Голод. Гнев. Пума была капризна и в боли. Было что-то в её лапе, что-то застрявшее и причиняюшее вред каждый раз, когда она попыталась охотиться. Кошка попыталась укусить и грызть его, но была неудачна. Через несколько дней кошка не поела, и голод ей трудно было сдерживать. И теперь она уставилась на легкую добычу с очевидным удовлетворением.
Темпест, которая попробовала успокоить пуму, попыталась послать впечатление, что она поможет. Она могла удалить болезненный шип; она могла обеспечить свежее мясо. Желтые глаза продолжали смотреть на нее, жуткое предзнаменование о смерти. Темпест вызвала ее ум далеко от возможности нападения и продолжила посылать впечатления от помощи кошке. Она держала страх от своего ума, таким образом, животное не будет прыгать на нее.
Пума покачала головой, озадаченная. Темпест ощущала беспорядок, потребность питаться, все же животное нашло ее странной, незнакомой. Озадачивая пума нуждалась в удалении шипа и Темпест , сконцентрированной на этом.

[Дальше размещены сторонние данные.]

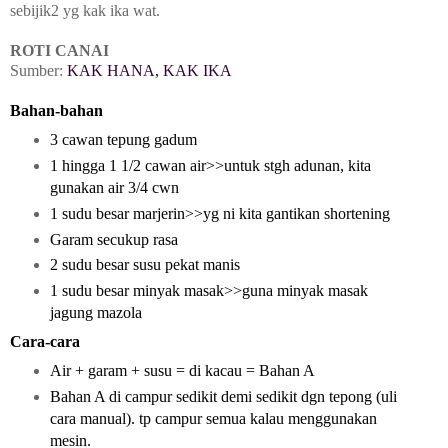
sebijik2 yg kak ika wat.
ROTI CANAI
Sumber:
KAK HANA
,
KAK IKA
Bahan-bahan
3 cawan tepung gadum
1 hingga 1 1/2 cawan air>>untuk stgh adunan, kita
gunakan air 3/4 cwn
1 sudu besar marjerin>>yg ni kita gantikan shortening
Garam secukup rasa
2 sudu besar susu pekat manis
1 sudu besar minyak masak>>guna minyak masak
jagung mazola
Cara-cara
Air + garam + susu = di kacau = Bahan A
Bahan A di campur sedikit demi sedikit dgn tepong (uli
cara manual). tp campur semua kalau menggunakan
mesin.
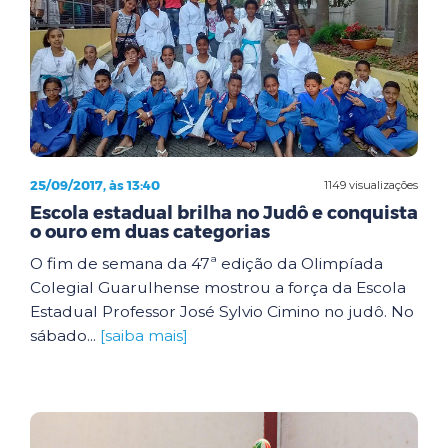
25/09/2017, às 13:40
1149 visualizações
Escola estadual brilha no Judô e conquista
o ouro em duas categorias
O fim de semana da 47ª edição da Olimpíada
Colegial Guarulhense mostrou a força da Escola
Estadual Professor José Sylvio Cimino no judô. No
sábado...
[saiba mais]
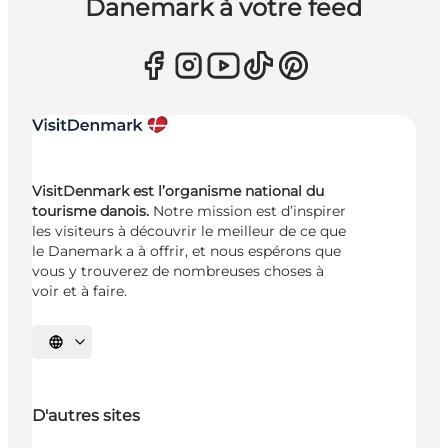
Danemark à votre feed
VisitDenmark est l’organisme national du
tourisme danois.
Notre mission est d’inspirer
les visiteurs à découvrir le meilleur de ce que
le Danemark a à offrir, et nous espérons que
vous y trouverez de nombreuses choses à
voir et à faire.
Choisissez la langue
D'autres sites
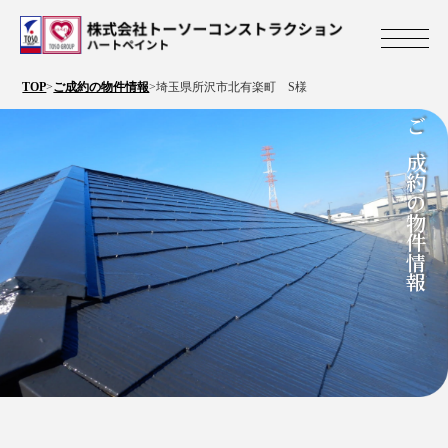
株式会社トーソ
TOP
>
ご成約の物件情報
>
埼玉県所沢市北有楽町 S様
ご成約の物件情報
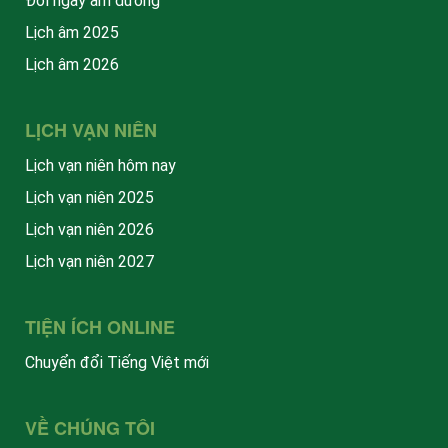
Đổi ngày âm dương
Lịch âm 2025
Lịch âm 2026
LỊCH VẠN NIÊN
Lịch vạn niên hôm nay
Lịch vạn niên 2025
Lịch vạn niên 2026
Lịch vạn niên 2027
TIỆN ÍCH ONLINE
Chuyển đổi Tiếng Việt mới
VỀ CHÚNG TÔI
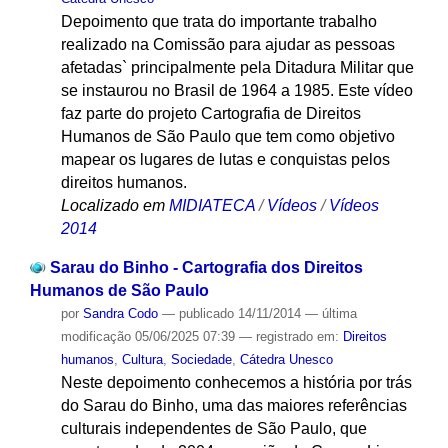
Depoimento que trata do importante trabalho
realizado na Comissão para ajudar as pessoas
afetadas` principalmente pela Ditadura Militar que
se instaurou no Brasil de 1964 a 1985. Este vídeo
faz parte do projeto Cartografia de Direitos
Humanos de São Paulo que tem como objetivo
mapear os lugares de lutas e conquistas pelos
direitos humanos.
Localizado em
MIDIATECA
/
Vídeos
/
Vídeos
2014
Sarau do Binho - Cartografia dos Direitos
Humanos de São Paulo
por
Sandra Codo
—
publicado
14/11/2014
—
última
modificação
05/06/2025 07:39
— registrado em:
Direitos
humanos
,
Cultura
,
Sociedade
,
Cátedra Unesco
Neste depoimento conhecemos a história por trás
do Sarau do Binho, uma das maiores referências
culturais independentes de São Paulo, que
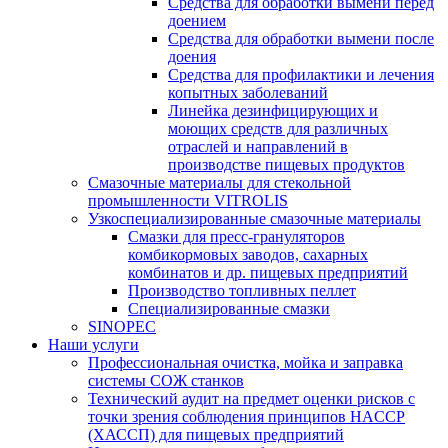
Средства для обработки вымени перед
доением
Средства для обработки вымени после
доения
Средства для профилактики и лечения
копытных заболеваний
Линейка дезинфицирующих и
моющих средств для различных
отраслей и направлений в
производстве пищевых продуктов
Смазочные материалы для стекольной
промышленности VITROLIS
Узкоспециализированные смазочные материалы
Смазки для пресс-грануляторов
комбикормовых заводов, сахарных
комбинатов и др. пищевых предприятий
Производство топливных пеллет
Специализированные смазки
SINOPEC
Наши услуги
Профессиональная очистка, мойка и заправка
системы СОЖ станков
Технический аудит на предмет оценки рисков с
точки зрения соблюдения принципов HACCP
(ХАССП) для пищевых предприятий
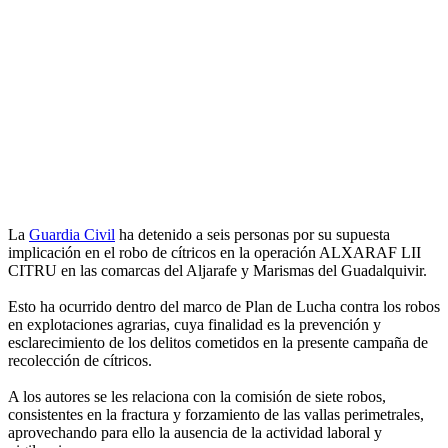
La
Guardia Civil
ha detenido a seis personas por su supuesta
implicación en el robo de cítricos en la operación ALXARAF LII
CITRU en las comarcas del Aljarafe y Marismas del Guadalquivir.
Esto ha ocurrido dentro del marco de Plan de Lucha contra los robos
en explotaciones agrarias, cuya finalidad es la prevención y
esclarecimiento de los delitos cometidos en la presente campaña de
recolección de cítricos.
A los autores se les relaciona con la comisión de siete robos,
consistentes en la fractura y forzamiento de las vallas perimetrales,
aprovechando para ello la ausencia de la actividad laboral y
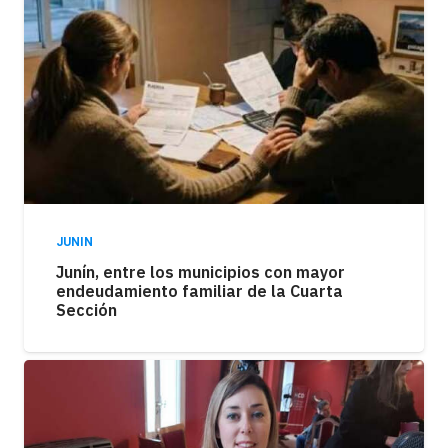
JUNIN
Junín, entre los municipios con mayor
endeudamiento familiar de la Cuarta
Sección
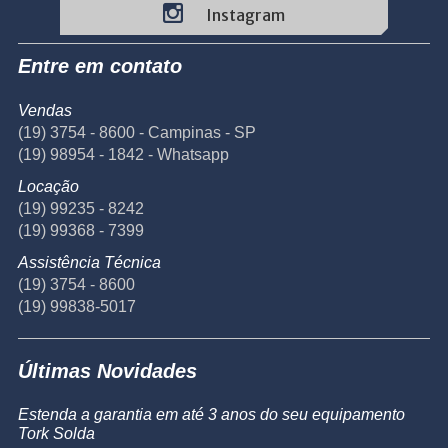
Instagram
Entre em contato
Vendas
(19) 3754 - 8600 - Campinas - SP
(19) 98954 - 1842 - Whatsapp
Locação
(19) 99235 - 8242
(19) 99368 - 7399
Assistência Técnica
(19) 3754 - 8600
(19) 99838-5017
Últimas Novidades
Estenda a garantia em até 3 anos do seu equipamento
Tork Solda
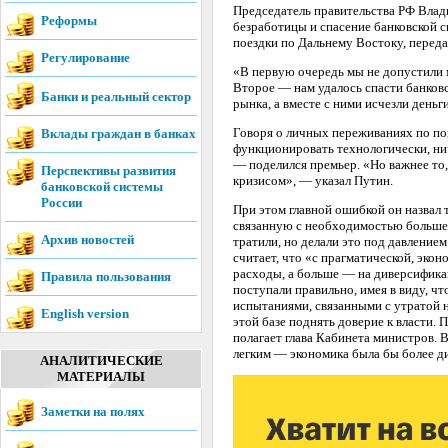
Председатель правительства РФ Влад
Реформы
безработицы и спасение банковской с
поездки по Дальнему Востоку, перед
Регулирование
«В первую очередь мы не допустили м
Второе — нам удалось спасти банков
Банки и реальный сектор
рынка, а вместе с ними исчезли деньг
Говоря о личных переживаниях по по
Вклады граждан в банках
функционировать технологически, ни
— поделился премьер. «Но важнее то, 
Перспективы развития
кризисом», — указал Путин.
банковской системы
России
При этом главной ошибкой он назвал 
связанную с необходимостью больше
Архив новостей
тратили, но делали это под давление
считает, что «с прагматической, эко
расходы, а больше — на диверсификац
Правила пользования
поступали правильно, имея в виду, чт
испытаниями, связанными с утратой 
English version
этой базе поднять доверие к власти.
полагает глава Кабинета министров. В
легким — экономика была бы более 
АНАЛИТИЧЕСКИЕ
МАТЕРИАЛЫ
Заметки на полях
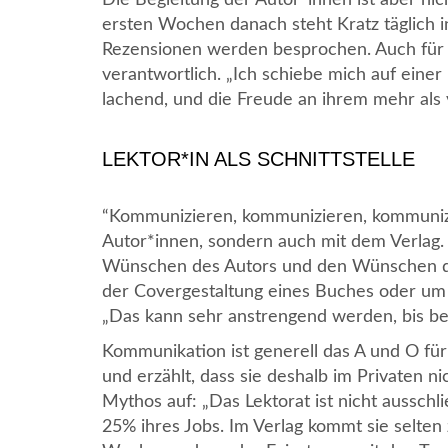
ersten Wochen danach steht Kratz täglich i
Rezensionen werden besprochen. Auch für di
verantwortlich. „Ich schiebe mich auf eine
lachend, und die Freude an ihrem mehr als v
LEKTOR*IN ALS SCHNITTSTELLE
“Kommunizieren, kommunizieren, kommunizie
Autor*innen, sondern auch mit dem Verlag. 
Wünschen des Autors und den Wünschen des
der Covergestaltung eines Buches oder um d
„Das kann sehr anstrengend werden, bis be
Kommunikation ist generell das A und O für 
und erzählt, dass sie deshalb im Privaten n
Mythos auf: „Das Lektorat ist nicht ausschli
25% ihres Jobs. Im Verlag kommt sie selten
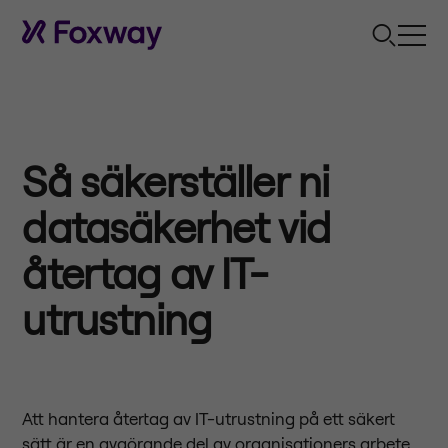
Så säkerställer ni
datasäkerhet vid
återtag av IT-
utrustning
Att hantera återtag av IT-utrustning på ett säkert
sätt är en avgörande del av organisationers arbete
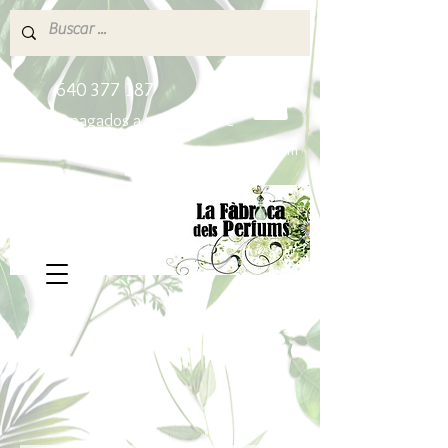
640 377 187
Portes pagados a partir de 80€
lafabricadelsperfums@gmail.com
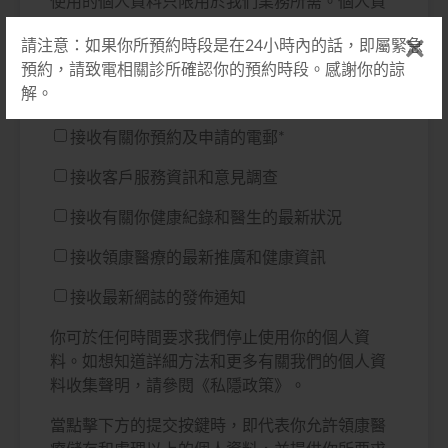
使用的個人資料只限用於我們業務所需。個人資
料的提供完全是自願性質。所收集的個人資料能
請注意：如果你所預約時段是在24小時內的話，即屬緊急
作推廣用途，我們將不定期以電郵等方式與你聯
預約，請致電相關診所確認你的預約時段。感謝你的諒
絡。如你同意我們將你的個人資料用作推廣用
解。
途，請於以下選單選取適合你的訂閱方案：
接收有關你預約及申請的電郵
*
接收客戶服務資訊和意見調查
接收有關你健康紀錄和醫生的最新狀況
接收領康醫療的最新推廣和健康資訊
接收最新網誌的發佈通知
你可於任何時間要求我們停止使用你的個人資
料。如想知道詳細方法和更多有關我們的個人資
料收集聲明，請參閱《私隱政策》。
當點擊下方的提交按鍵時，即代表你允許領康醫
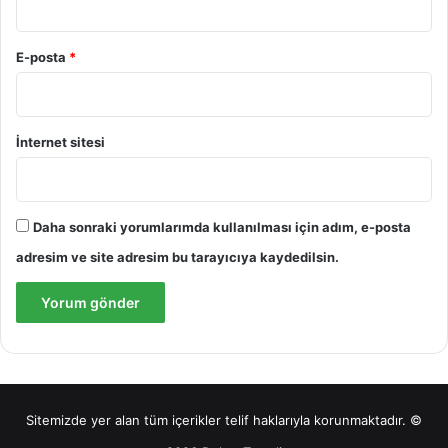
E-posta
*
İnternet sitesi
Daha sonraki yorumlarımda kullanılması için adım, e-posta
adresim ve site adresim bu tarayıcıya kaydedilsin.
Sitemizde yer alan tüm içerikler telif haklarıyla korunmaktadır. ©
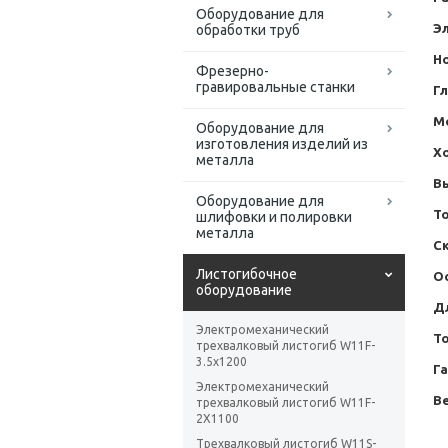
Оборудование для
Э
обработки труб
Но
Фрезерно-
гравировальные станки
Г
М
Оборудование для
изготовления изделий из
Х
металла
В
Оборудование для
Т
шлифовки и полировки
металла
С
Листогибочное
О
оборудование
Дл
Электромеханический
Т
трехвалковый листогиб W11F-
3.5x1200
Г
Электромеханический
Ве
трехвалковый листогиб W11F-
2X1100
Трехвалковый листогиб W11S-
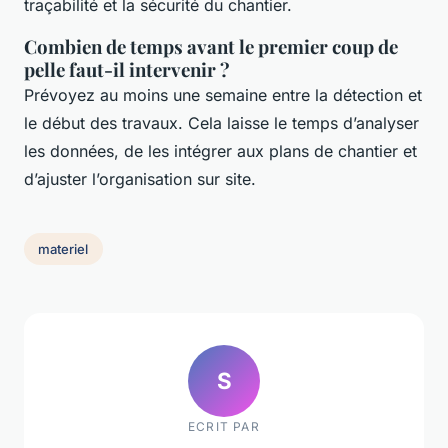
traçabilité et la sécurité du chantier.
Combien de temps avant le premier coup de
pelle faut-il intervenir ?
Prévoyez au moins une semaine entre la détection et
le début des travaux. Cela laisse le temps d’analyser
les données, de les intégrer aux plans de chantier et
d’ajuster l’organisation sur site.
materiel
S
ECRIT PAR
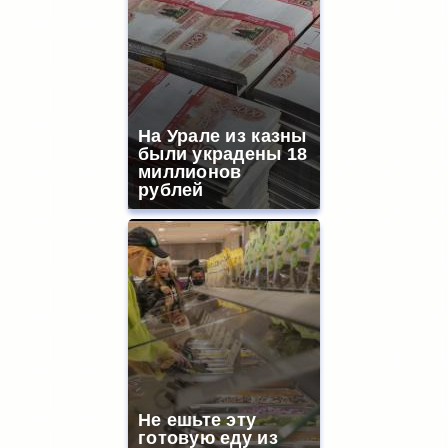
На Урале из казны
были украдены 18
миллионов
рублей
Не ешьте эту
готовую еду из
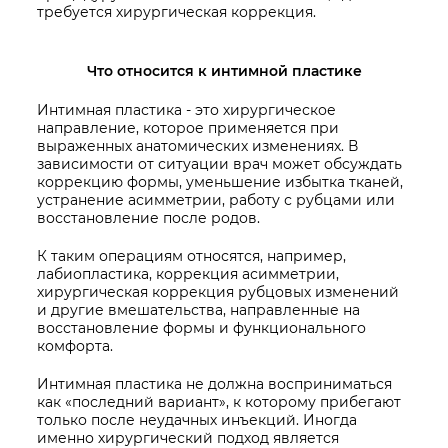
требуется хирургическая коррекция.
Что относится к интимной пластике
Интимная пластика - это хирургическое
направление, которое применяется при
выраженных анатомических изменениях. В
зависимости от ситуации врач может обсуждать
коррекцию формы, уменьшение избытка тканей,
устранение асимметрии, работу с рубцами или
восстановление после родов.
К таким операциям относятся, например,
лабиопластика, коррекция асимметрии,
хирургическая коррекция рубцовых изменений
и другие вмешательства, направленные на
восстановление формы и функционального
комфорта.
Интимная пластика не должна восприниматься
как «последний вариант», к которому прибегают
только после неудачных инъекций. Иногда
именно хирургический подход является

Изображение: шип удалили, лапа заживала. Если бы она не помогала существу, то она осталось бы неспособной, чтобы охотиться, и она погибла бы. Пума была молода, женщина; она могла воспроизвести потомство. Темпест знала, что кошка была чрезвычайно опасна; голод и боль могли вынудить любое животное вычеркнуть. Но это просто не было в ней, чтобы уйти, не пытаясь помочь. Ей удалось управлять большими собаками. Как только тигр в зоопарке сблизился с нею.